Historian: ‘The Revenant’ is part make-believe, part historic art

by Brittany Collins

Jon Coleman Jon Coleman

The Revenant,” a movie nominated for 12 Oscars including for best picture and best actor, is a film inspired by the true story of mountain man Hugh Glass. According to the lore, Glass was severely wounded in a bear attack in the wilds of South Dakota. After his expedition party left him for dead, Glass crawled back to the Fort Kiowa trading post, looking for revenge.

The film, directed and co-written by Alejandro G. Iñárritu, stars Leonardo DiCaprio as Hugh Glass and Tom Hardy as one of the men in Glass’ party who abandon him. After the hardships of filming the movie in the Alaskan wilderness made news, the movie now is generating award season buzz, already winning three Golden Globes and cementing its spot Thursday (Jan. 14) as the most-nominated film of the 2016 Academy Awards.

Jon T. Coleman, professor of history at the University of Notre Dame and author of “Here Lies Hugh Glass: A Mountain Man, A Bear, and the Rise of the American Nation,” praised the movie’s beauty, ambition and creativity with its source material.

“The movie has some amazing historical moments, even if some of the story was make-believe,” Coleman said. “But in a way, that’s the most historical part: The Hugh Glass legend was part art from the beginning.”

Coleman has studied mountain men, those fur trappers and explorers who lived in the wilderness, and their place in building the concept of the Wild West. The suffering of men like Glass was a tale held on a pedestal to show American exceptionalism. “People like Glass helped Americans define their nation as different and exceptional. They wanted the nation to sprout from the soil and to be ingrained in people. This naturalizing process, however, wasn’t pleasant. People close to nature — working people — suffered.”

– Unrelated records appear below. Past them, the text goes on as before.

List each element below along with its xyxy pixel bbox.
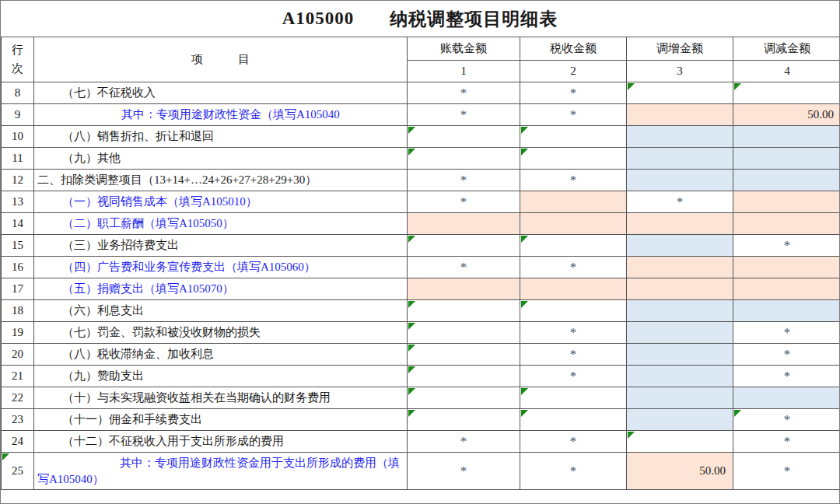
item-label: （十）与未实现融资收益相关在当期确认的财务费用 xyxy=(34,387,408,409)
row-number: 14 xyxy=(2,213,34,235)
amount-cell[interactable] xyxy=(733,257,840,278)
amount-cell[interactable] xyxy=(733,278,840,300)
amount-cell[interactable]: * xyxy=(520,104,627,126)
amount-cell[interactable]: * xyxy=(520,431,627,453)
not-applicable-asterisk: * xyxy=(784,464,791,478)
amount-cell[interactable] xyxy=(627,300,733,322)
amount-cell[interactable]: * xyxy=(733,235,840,257)
amount-cell[interactable] xyxy=(520,126,627,148)
amount-cell[interactable] xyxy=(408,213,520,235)
amount-cell[interactable]: * xyxy=(733,366,840,387)
amount-cell[interactable] xyxy=(520,278,627,300)
amount-cell[interactable] xyxy=(627,257,733,278)
item-link[interactable]: （一）视同销售成本（填写A105010） xyxy=(34,191,408,213)
corner-triangle-icon xyxy=(408,149,415,156)
amount-cell[interactable] xyxy=(627,235,733,257)
header-col-index-2: 2 xyxy=(520,61,627,82)
amount-cell[interactable] xyxy=(733,82,840,104)
amount-cell[interactable]: * xyxy=(408,82,520,104)
amount-cell[interactable] xyxy=(520,387,627,409)
amount-cell[interactable] xyxy=(733,300,840,322)
amount-cell[interactable] xyxy=(520,300,627,322)
amount-cell[interactable] xyxy=(408,300,520,322)
amount-cell[interactable]: * xyxy=(520,366,627,387)
amount-cell[interactable] xyxy=(520,409,627,431)
header-increase-amount: 调增金额 xyxy=(627,37,733,61)
amount-cell[interactable] xyxy=(627,104,733,126)
table-row: 23（十一）佣金和手续费支出* xyxy=(2,409,840,431)
table-row: 22（十）与未实现融资收益相关在当期确认的财务费用 xyxy=(2,387,840,409)
amount-cell[interactable] xyxy=(408,387,520,409)
amount-cell[interactable] xyxy=(627,409,733,431)
amount-cell[interactable] xyxy=(627,278,733,300)
item-link[interactable]: 其中：专项用途财政性资金（填写A105040 xyxy=(34,104,408,126)
amount-cell[interactable]: * xyxy=(520,82,627,104)
amount-cell[interactable] xyxy=(408,278,520,300)
amount-cell[interactable] xyxy=(627,322,733,344)
amount-cell[interactable] xyxy=(627,366,733,387)
table-row: 24（十二）不征税收入用于支出所形成的费用*** xyxy=(2,431,840,453)
amount-cell[interactable]: * xyxy=(408,257,520,278)
amount-cell[interactable]: * xyxy=(520,453,627,490)
amount-cell[interactable]: * xyxy=(408,191,520,213)
amount-cell[interactable]: * xyxy=(520,322,627,344)
amount-cell[interactable] xyxy=(520,148,627,170)
amount-cell[interactable] xyxy=(627,213,733,235)
corner-triangle-icon xyxy=(521,301,528,308)
amount-cell[interactable]: * xyxy=(733,344,840,366)
amount-cell[interactable] xyxy=(408,235,520,257)
item-link[interactable]: （五）捐赠支出（填写A105070） xyxy=(34,278,408,300)
amount-cell[interactable] xyxy=(627,126,733,148)
amount-cell[interactable]: * xyxy=(520,257,627,278)
amount-cell[interactable]: * xyxy=(627,191,733,213)
amount-cell[interactable] xyxy=(520,213,627,235)
amount-cell[interactable] xyxy=(733,126,840,148)
amount-cell[interactable]: 50.00 xyxy=(733,104,840,126)
not-applicable-asterisk: * xyxy=(784,238,791,253)
amount-cell[interactable] xyxy=(733,387,840,409)
amount-cell[interactable] xyxy=(733,170,840,191)
amount-cell[interactable] xyxy=(520,235,627,257)
amount-cell[interactable]: * xyxy=(733,453,840,490)
amount-cell[interactable] xyxy=(627,344,733,366)
header-item: 项 目 xyxy=(34,37,408,82)
tax-adjustment-table: 行次 项 目 账载金额 税收金额 调增金额 调减金额 1 2 3 4 8（七）不… xyxy=(1,37,840,490)
item-link[interactable]: 其中：专项用途财政性资金用于支出所形成的费用（填写A105040） xyxy=(34,453,408,490)
amount-cell[interactable]: * xyxy=(733,409,840,431)
amount-cell[interactable] xyxy=(408,409,520,431)
item-link[interactable]: （四）广告费和业务宣传费支出（填写A105060） xyxy=(34,257,408,278)
not-applicable-asterisk: * xyxy=(570,347,577,362)
item-label: （九）赞助支出 xyxy=(34,366,408,387)
amount-cell[interactable]: * xyxy=(733,322,840,344)
amount-cell[interactable] xyxy=(627,431,733,453)
row-number: 12 xyxy=(2,170,34,191)
amount-cell[interactable] xyxy=(408,126,520,148)
not-applicable-asterisk: * xyxy=(460,260,467,275)
amount-cell[interactable] xyxy=(627,148,733,170)
amount-cell[interactable]: 50.00 xyxy=(627,453,733,490)
amount-cell[interactable]: * xyxy=(408,104,520,126)
amount-cell[interactable]: * xyxy=(733,431,840,453)
amount-cell[interactable]: * xyxy=(408,170,520,191)
amount-cell[interactable]: * xyxy=(520,170,627,191)
item-label: （九）其他 xyxy=(34,148,408,170)
amount-cell[interactable] xyxy=(627,170,733,191)
row-number: 16 xyxy=(2,257,34,278)
amount-cell[interactable]: * xyxy=(520,344,627,366)
amount-cell[interactable]: * xyxy=(408,431,520,453)
amount-cell[interactable] xyxy=(733,148,840,170)
amount-cell[interactable] xyxy=(520,191,627,213)
amount-cell[interactable] xyxy=(627,82,733,104)
amount-cell[interactable] xyxy=(408,148,520,170)
amount-cell[interactable] xyxy=(408,344,520,366)
corner-triangle-icon xyxy=(521,410,528,417)
amount-cell[interactable] xyxy=(408,322,520,344)
item-link[interactable]: （二）职工薪酬（填写A105050） xyxy=(34,213,408,235)
amount-cell[interactable] xyxy=(733,213,840,235)
amount-cell[interactable]: * xyxy=(408,453,520,490)
not-applicable-asterisk: * xyxy=(570,325,577,340)
amount-cell[interactable] xyxy=(408,366,520,387)
corner-triangle-icon xyxy=(521,127,528,134)
amount-cell[interactable] xyxy=(733,191,840,213)
amount-cell[interactable] xyxy=(627,387,733,409)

"Here Lies Hugh Glass" by Jon T. Coleman

At the same time, far from accepting such tales as gospel, readers in Glass’ day questioned all the stories from the West. “The mountain men were seen as shifty liars even as people celebrated them as environmental Americans,” Coleman says. “That’s how cultural appropriation worked. They needed men like Glass to establish American exceptionalism, but they also wanted to quarantine them on the frontier. No one wanted Glass to come back.”

Coleman’s research and teaching at Notre Dame focus on early American history and the American West. He is also the author of “Vicious: Wolves and Men in America” (Yale University Press, 2004), winner of the W. Turrentine Jackson Award from the Western History Association and the John H. Dunning Prize from the American Historical Association.